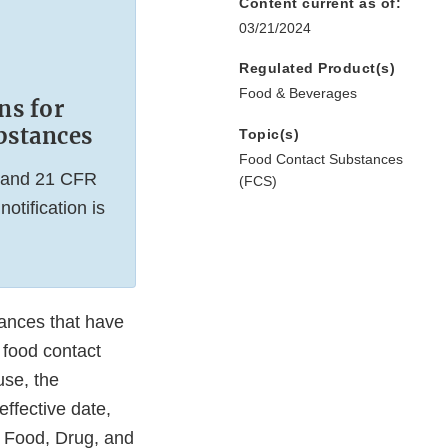
Content current as of:
03/21/2024
Regulated Product(s)
Food & Beverages
ns for
bstances
Topic(s)
Food Contact Substances
5 and 21 CFR
(FCS)
tification is
tances that have
 food contact
use, the
effective date,
l Food, Drug, and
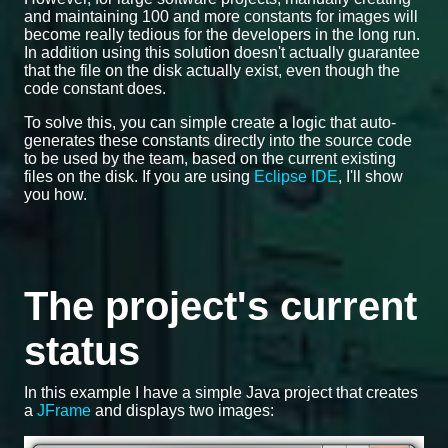
and maintaining 100 and more constants for images will
become really tedious for the developers in the long run.
In addition using this solution doesn't actually guarantee
that the file on the disk actually exist, even though the
code constant does.
To solve this, you can simple create a logic that auto-
generates these constants directly into the source code
to be used by the team, based on the current existing
files on the disk. If you are using
Eclipse IDE
, I'll show
you how.
The project's current
status
In this example I have a simple Java project that creates
a
JFrame
and displays two images:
========
*WORK REQUIRED*: Everything before the line containing "In addition using" stays out. Write out that line and the rest of the entries exactly.

*EXERCISE SOLUTION*:
In addition using this solution doesn't actually guarantee
that the file on the disk actually exist, even though the
code constant does.
To solve this, you can simple create a logic that auto-
generates these constants directly into the source code
to be used by the team, based on the current existing
files on the disk. If you are using
Eclipse IDE
, I'll show
you how.
The project's current
status
In this example I have a simple Java project that creates
a
JFrame
and displays two images:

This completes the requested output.